Today I ran in shorts and a tank top, thinking about the significance of the solar eclipse and Lent in the same week (which I will touch on in another post)! As I ran on the trail toward Voorheesville, relishing the mud and the warm breeze colliding with a storm on the horizon, I mulled over all I never knew about love, and marveled at what has taken me almost 40 years to realize:
That truly loving someone means allowing them to seek their purpose and once found, pursue what God has made them to do. It means saying “Do what makes you YOU. I love you enough to free you to do that, even if it means following your heart takes you away from me.” Recently I have had to do just that. But there is a flip side to this.

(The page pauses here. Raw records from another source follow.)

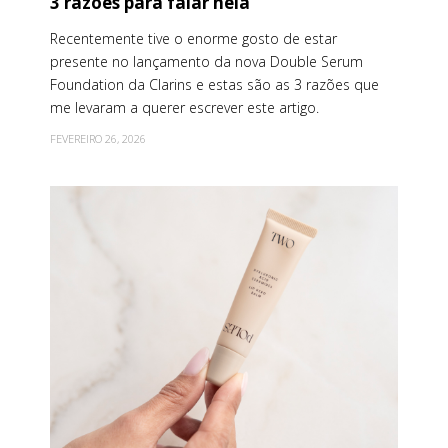
3 razões para falar nela
Recentemente tive o enorme gosto de estar
presente no lançamento da nova Double Serum
Foundation da Clarins e estas são as 3 razões que
me levaram a querer escrever este artigo.
FEVEREIRO 26, 2026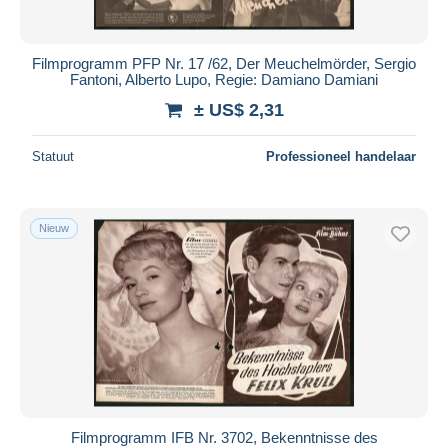
Filmprogramm PFP Nr. 17 /62, Der Meuchelmörder, Sergio
Fantoni, Alberto Lupo, Regie: Damiano Damiani
± US$ 2,31
Statuut
Professioneel handelaar
Nieuw
Filmprogramm IFB Nr. 3702, Bekenntnisse des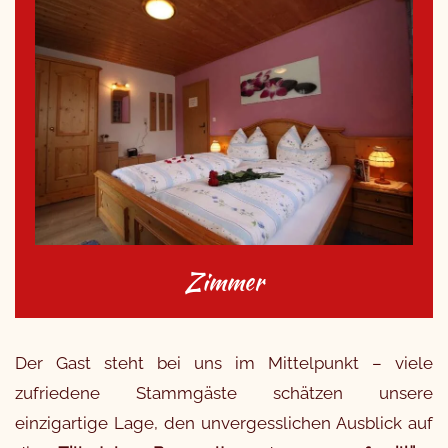
Zimmer
Der Gast steht bei uns im Mittelpunkt – viele
zufriedene Stammgäste schätzen unsere
einzigartige Lage, den unvergesslichen Ausblick auf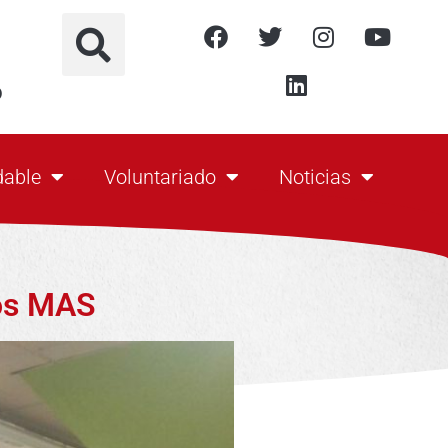
o
dable
Voluntariado
Noticias
os MAS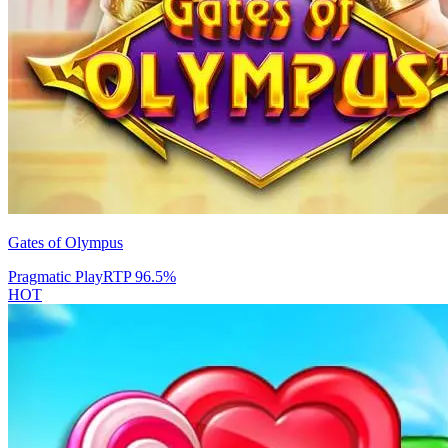
Gates of Olympus
Pragmatic Play
RTP
96.5
%
HOT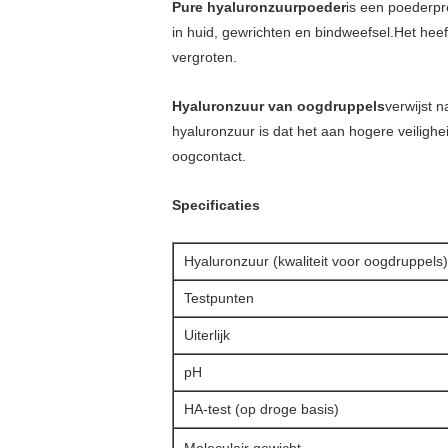
Pure hyaluronzuurpoeder
is een poederpr
in huid, gewrichten en bindweefsel.Het heef
vergroten.
Hyaluronzuur van oogdruppels
verwijst 
hyaluronzuur is dat het aan hogere veilighe
oogcontact.
Specificaties
Hyaluronzuur (kwaliteit voor oogdruppels)
Testpunten
Uiterlijk
pH
HA-test (op droge basis)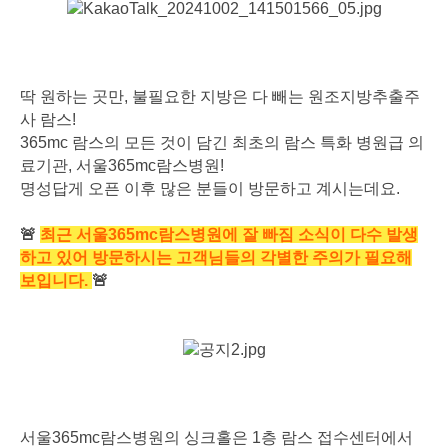
딱 원하는 곳만, 불필요한 지방은 다 빼는 원조지방추출주
사 람스!
365mc 람스의 모든 것이 담긴 최초의 람스 특화 병원급 의
료기관, 서울365mc람스병원!
명성답게 오픈 이후 많은 분들이 방문하고 계시는데요.
🚨
최근 서울365mc람스병원에 잘 빠짐 소식이 다수 발생
하고 있어
방문하시는 고객님들의 각별한 주의가 필요해
보입니다.
🚨
서울365mc람스병원의 싱크홀은 1층 람스 접수센터에서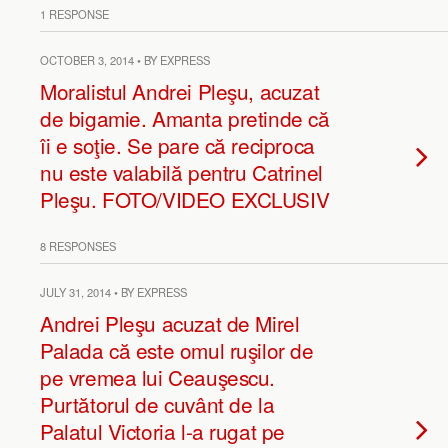
1 RESPONSE
OCTOBER 3, 2014 • BY EXPRESS
Moralistul Andrei Pleşu, acuzat
de bigamie. Amanta pretinde că
îi e soţie. Se pare că reciproca
nu este valabilă pentru Catrinel
Pleşu. FOTO/VIDEO EXCLUSIV
8 RESPONSES
JULY 31, 2014 • BY EXPRESS
Andrei Pleşu acuzat de Mirel
Palada că este omul ruşilor de
pe vremea lui Ceauşescu.
Purtătorul de cuvânt de la
Palatul Victoria l-a rugat pe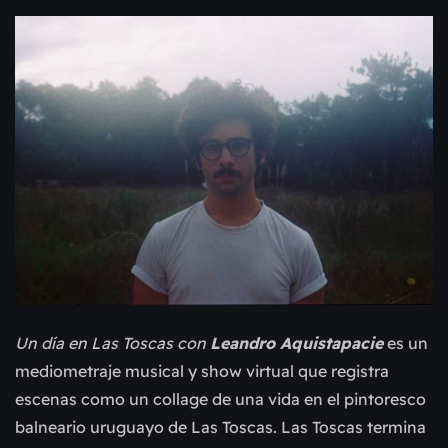
Un día en Las Toscas con
Leandro Aquistapacie
es un
mediometraje musical y show virtual que registra
escenas como un collage de una vida en el pintoresco
balneario uruguayo de Las Toscas. Las Toscas termina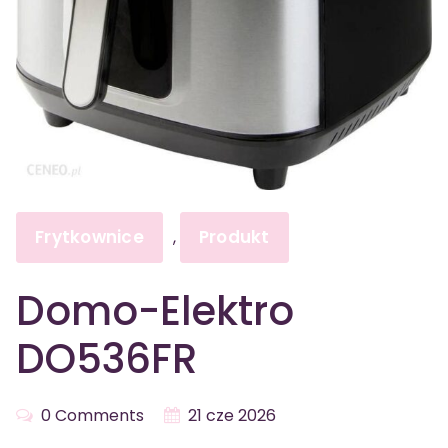
Frytkownice
Produkt
,
Domo-Elektro
DO536FR
0 Comments
21 cze 2026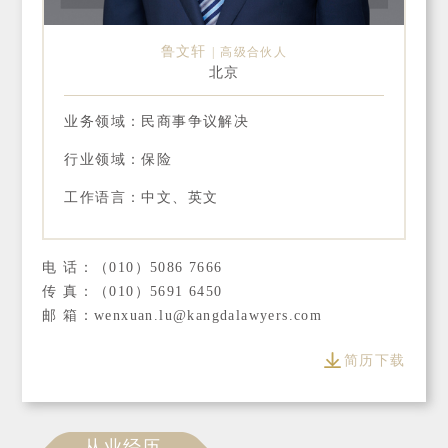
鲁文轩
高级合伙人
北京
业务领域：民商事争议解决
行业领域：保险
工作语言：中文、英文
电 话：（010）5086 7666
传 真：（010）5691 6450
邮 箱：wenxuan.lu@kangdalawyers.com
简历下载
从业经历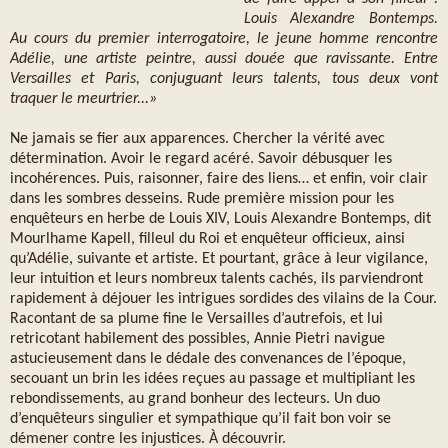
Louis Alexandre Bontemps.
Au cours du premier interrogatoire, le jeune homme rencontre
Adélie, une artiste peintre, aussi douée que ravissante. Entre
Versailles et Paris, conjuguant leurs talents, tous deux vont
traquer le meurtrier...»
Ne jamais se fier aux apparences. Chercher la vérité avec
détermination. Avoir le regard acéré. Savoir débusquer les
incohérences. Puis, raisonner, faire des liens… et enfin, voir clair
dans les sombres desseins. Rude première mission pour les
enquêteurs en herbe de Louis XIV, Louis Alexandre Bontemps, dit
Mourlhame Kapell, filleul du Roi et enquêteur officieux, ainsi
qu’Adélie, suivante et artiste. Et pourtant, grâce à leur vigilance,
leur intuition et leurs nombreux talents cachés, ils parviendront
rapidement à déjouer les intrigues sordides des vilains de la Cour.
Racontant de sa plume fine le Versailles d’autrefois, et lui
retricotant habilement des possibles, Annie Pietri navigue
astucieusement dans le dédale des convenances de l’époque,
secouant un brin les idées reçues au passage et multipliant les
rebondissements, au grand bonheur des lecteurs. Un duo
d’enquêteurs singulier et sympathique qu’il fait bon voir se
démener contre les injustices. À découvrir.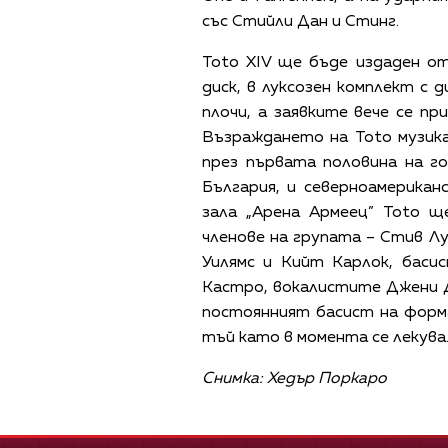
със Стийли Дан и Стинг.
Toto XIV ще бъде издаден от
диск, в луксозен комплект с 
плочи, а заявките вече се п
Възраждането на Toto музик
през първата половина на г
България, и северноамерикан
зала „Арена Армеец” Toto щ
членове на групата – Стив Л
Уилямс и Кийт Карлок, баси
Кастро, вокалистите Джени 
постоянният басист на форм
тъй като в момента се лекува
Снимка: Хедър Поркаро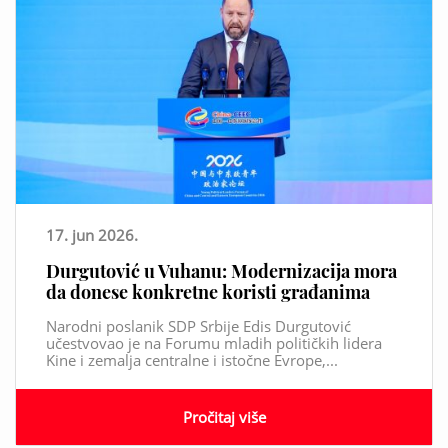
17. jun 2026.
Durgutović u Vuhanu: Modernizacija mora
da donese konkretne koristi građanima
Narodni poslanik SDP Srbije Edis Durgutović
učestvovao je na Forumu mladih političkih lidera
Kine i zemalja centralne i istočne Evrope,...
Pročitaj više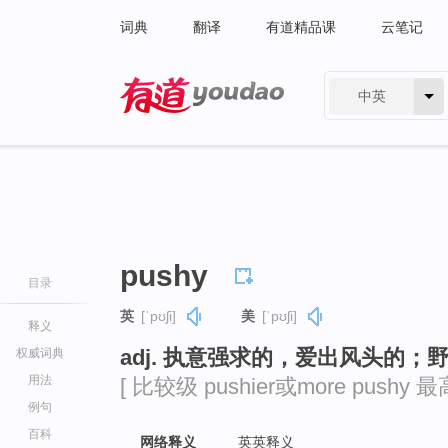
词典
翻译
有道精品课
云笔记
中英
有道 - 网易旗下搜索
pushy
目录
英
[ˈpʊʃi]
美
[ˈpʊʃi]
释义
adj. 执意强求的，爱出风头的
权威词典
用法
[ 比较级 pushier或more pushy 最高
例句
百科
网络释义
英英释义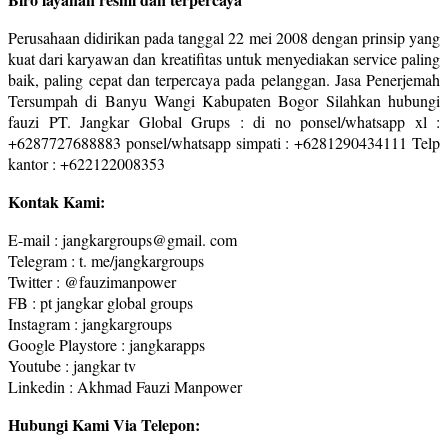
Perusahaan didirikan pada tanggal 22 mei 2008 dengan prinsip yang
kuat dari karyawan dan kreatifitas untuk menyediakan service paling
baik, paling cepat dan terpercaya pada pelanggan. Jasa Penerjemah
Tersumpah di Banyu Wangi Kabupaten Bogor Silahkan hubungi
fauzi PT. Jangkar Global Grups : di no ponsel/whatsapp xl :
+6287727688883 ponsel/whatsapp simpati : +6281290434111 Telp
kantor : +622122008353
Kontak Kami:
E-mail : jangkargroups@gmail. com
Telegram : t. me/jangkargroups
Twitter : @fauzimanpower
FB : pt jangkar global groups
Instagram : jangkargroups
Google Playstore : jangkarapps
Youtube : jangkar tv
Linkedin : Akhmad Fauzi Manpower
Hubungi Kami Via Telepon: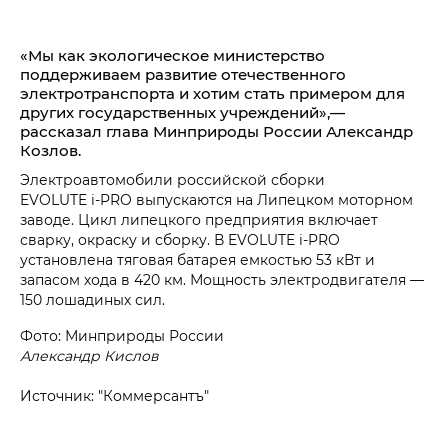
«Мы как экологическое министерство
поддерживаем развитие отечественного
электротранспорта и хотим стать примером для
других государственных учреждений»,—
рассказал глава Минприроды России Александр
Козлов.
Электроавтомобили российской сборки
EVOLUTE i‑PRO выпускаются на Липецком моторном
заводе. Цикл липецкого предприятия включает
сварку, окраску и сборку. В EVOLUTE i‑PRO
установлена тяговая батарея емкостью 53 кВт и
запасом хода в 420 км. Мощность электродвигателя —
150 лошадиных сил.
Фото: Минприроды России
Александр Кислов
Источник: "Коммерсантъ"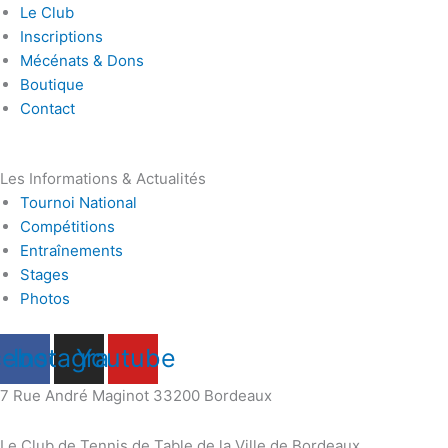
Le Club
Inscriptions
Mécénats & Dons
Boutique
Contact
Les Informations & Actualités
Tournoi National
Compétitions
Entraînements
Stages
Photos
cebook
Instagram
Youtube
7 Rue André Maginot 33200 Bordeaux
Le Club de Tennis de Table de la Ville de Bordeaux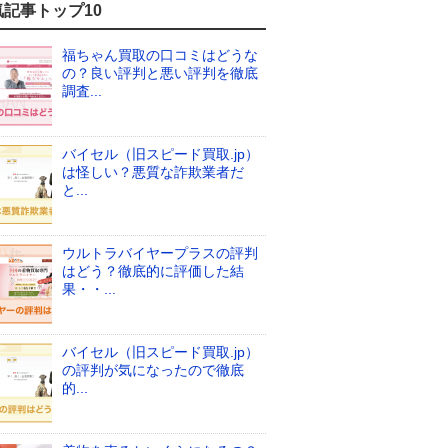
気記事トップ10
福ちゃん買取の口コミはどうな
の？良い評判と悪い評判を徹底
調査...
バイセル（旧スピード買取.jp）
は怪しい？悪質な詐欺業者だ
と...
ウルトラバイヤープラスの評判
はどう？徹底的に評価した結
果・・...
バイセル（旧スピード買取.jp）
の評判が気になったので徹底
的...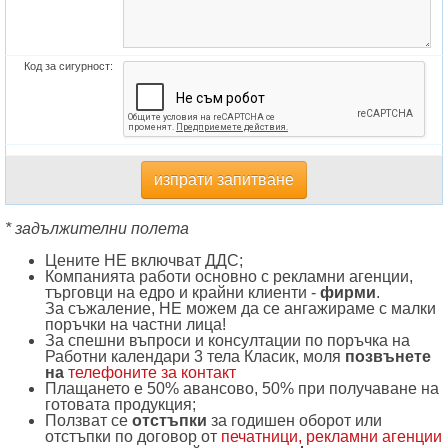
Код за сигурност:
изпрати запитване
* задължителни полета
Цените НЕ включват ДДС;
Компанията работи основно с рекламни агенции,
търговци на едро и крайни клиенти -
фирми
.
За съжаление, НЕ можем да се ангажираме с малки
поръчки на частни лица!
За спешни въпроси и консултации по поръчка на
Работни календари 3 тела Класик, моля
позвънете
на
телефоните за контакт
Плащането е 50% авансово, 50% при получаване на
готовата продукция;
Ползват се
отстъпки
за годишен оборот или
отстъпки по договор от
печатници, рекламни агенции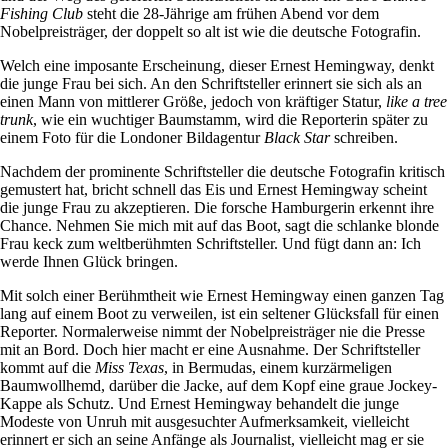
Fishing Club
steht die 28-Jährige am frühen Abend vor dem
Nobelpreisträger, der doppelt so alt ist wie die deutsche Fotografin.
Welch eine imposante Erscheinung, dieser Ernest Hemingway, denkt
die junge Frau bei sich. An den Schriftsteller erinnert sie sich als an
einen Mann von mittlerer Größe, jedoch von kräftiger Statur,
like a tree
trunk
, wie ein wuchtiger Baumstamm, wird die Reporterin später zu
einem Foto für die Londoner Bildagentur
Black Star
schreiben.
Nachdem der prominente Schriftsteller die deutsche Fotografin kritisch
gemustert hat, bricht schnell das Eis und Ernest Hemingway scheint
die junge Frau zu akzeptieren. Die forsche Hamburgerin erkennt ihre
Chance. Nehmen Sie mich mit auf das Boot, sagt die schlanke blonde
Frau keck zum weltberühmten Schriftsteller. Und fügt dann an: Ich
werde Ihnen Glück bringen.
Mit solch einer Berühmtheit wie Ernest Hemingway einen ganzen Tag
lang auf einem Boot zu verweilen, ist ein seltener Glücksfall für einen
Reporter. Normalerweise nimmt der Nobelpreisträger nie die Presse
mit an Bord. Doch hier macht er eine Ausnahme. Der Schriftsteller
kommt auf die
Miss Texas
, in Bermudas, einem kurzärmeligen
Baumwollhemd, darüber die Jacke, auf dem Kopf eine graue Jockey-
Kappe als Schutz. Und Ernest Hemingway behandelt die junge
Modeste von Unruh mit ausgesuchter Aufmerksamkeit, vielleicht
erinnert er sich an seine Anfänge als Journalist, vielleicht mag er sie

In releasing someone, whether it be a significant other or child that’s growing up, it actually frees us to examine our own purpose! I am finally able to admit that I have compromised following my own heart anytime it conflicted with what someone I love valued or dreamed of. At 39 years old, on the eve of the solar eclipse and the week of Lent, I am making a declaration “I will do what makes me ME! And anyone who truly loves ME will free me to do just that, even if it means that following my heart takes me away from places and faces I love!” And I don’t know that it will, but I want to be open to any possibility.
But isn’t this in opposition to what the Bible says about LOVE? Actually, no! It says “Love your neighbor as yourself.” It doesn’t say “Love yourself more than you love others.” Nor does it say “Love others more than you love yourself.” Only God deserves that kind of hierarching love. As for everyone else in our lives, we must find that balance of loving ourselves and others uniformly!
My final thought on my 39 minute run was this: In choosing to bring balance back to loving myself, I have to face the fear that kept me from doing so long ago. The fear that I will be alone if I choose to do what makes me ME, and be who God created me to be. I let go of that fear and self-doubt, and make room for a new era of self-confidence… And of trusting that if I listen to my heart then God will provide who I need in my life, when I need them. And if at any given moment, I am alone in living more authentically, then that too is a gift from God that He knows I need.
On the eve of the solar eclipse, as we look ahead to the season of Lent, I hope you too can bring the balance back to your own life of loving! Be blessed, Sara M.